Remix.run Logo
ppeetteerr 3 days ago

This is not unique to the age of LLMs. PR reviews are often shallow because the reviewer is not giving the contribution the amount of attention and understanding it deserves.

With LLMs, the volume of code has only gotten larger but those same LLMs can help review the code being written. The current code review agents are surprisingly good at catching errors. Better than most reviewers.

We'll soon get to a point where it's no longer necessary to review code, either by the LLM prompter, or by a second reviewer (the volume of generate code will be too great). Instead, we'll need to create new tools and guardrails to ensure that whatever is written is done in a sustainable way.

gyomu 3 days ago | parent | next [-]

> We'll soon get to a point where it's no longer necessary to review code, either by the LLM prompter, or by a second reviewer (the volume of generate code will be too great). Instead, we'll need to create new tools and guardrails to ensure that whatever is written is done in a sustainable way.

The real breakthrough would be finding a way to not even do things that don’t need to be done in the first place.

90% of what management thinks it wants gets discarded/completely upended a few days/weeks/months later anyway, so we should have AI agents that just say “nah, actually you won’t need that” to 90% of our requests.

3 days ago | parent [-]
[deleted]
Bukhmanizer 3 days ago | parent | prev | next [-]

> We'll soon get to a point where it's no longer necessary to review code, either by the LLM prompter, or by a second reviewer (the volume of generate code will be too great).
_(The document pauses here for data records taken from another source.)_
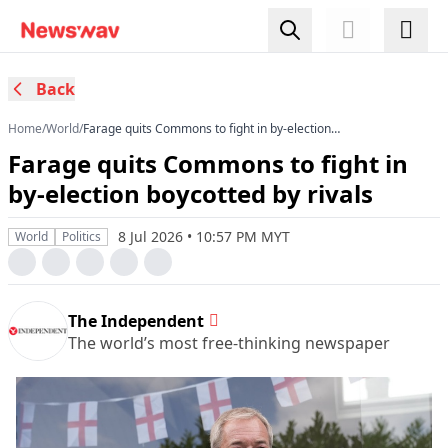
Back
Home
/
World
/
Farage quits Commons to fight in by-election
boycotted by rivals
Farage quits Commons to fight in
by-election boycotted by rivals
8 Jul 2026 • 10:57 PM MYT
World
Politics
The Independent
The world’s most free-thinking newspaper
Instead, we'll need to create new tools and guardrails to ensure that whatever is written is done in a sustainable way.

This seems silly to me. In most cases, the least amount of work you can possibly do is logically describe the process you want and the boundaries, and run that logic over the input data. In other words, coding.

The idea that we should, to avoid coding or reading code, come up with a whole new process to keep generated code on track - would almost certainly take more effort than just getting the logical incantations correct the first time.

foxfired 3 days ago | parent | prev | next [-]

One thing to take into account is that PR reviews aren't there for just catching errors in the code. They also ensure that the business logic is correct. For example, you can have code that pass all tests, and look good, but they don't align with the business logic.

vjvjvjvjghv 3 days ago | parent | prev | next [-]

“ With LLMs, the volume of code has only gotten larger ”

It’s even worse with offshore devs. They produce a ton of code you have to review every morning.

prybeng 3 days ago | parent | prev | next [-]

I wonder if the paradigm shift is the adoption of a higher level language. Akin to what python did to blackboxing C libraries.

Ianjit 2 days ago | parent [-]

I'm not a programmer but I always had the impression that different languages were appropriate for different tasks. My question is, "For what type of programming tasks is English the correct level of abstraction?"

fzeroracer 3 days ago | parent | prev [-]

Can you define what an "error" is?

ppeetteerr 3 days ago | parent [-]

Logic error, for instance

fzeroracer 3 days ago | parent [-]

Well, it depends on the logic error doesn't it? And it depends on how the system is intended to behave. A method that does 2+2=5 is a logic error, but it could be a load-bearing method in the system that blows up when changed to be correct.

Something like blowing up the stack or going out of bounds is more obviously a bug, but detecting those will often require inferences from how a code behaves during runtime to identify. LLMs might work for detecting the most basic cases because those appear most often in their data set, but whenever I see people suggest that they're good at reviewing I think it's from people that don't deeply review code.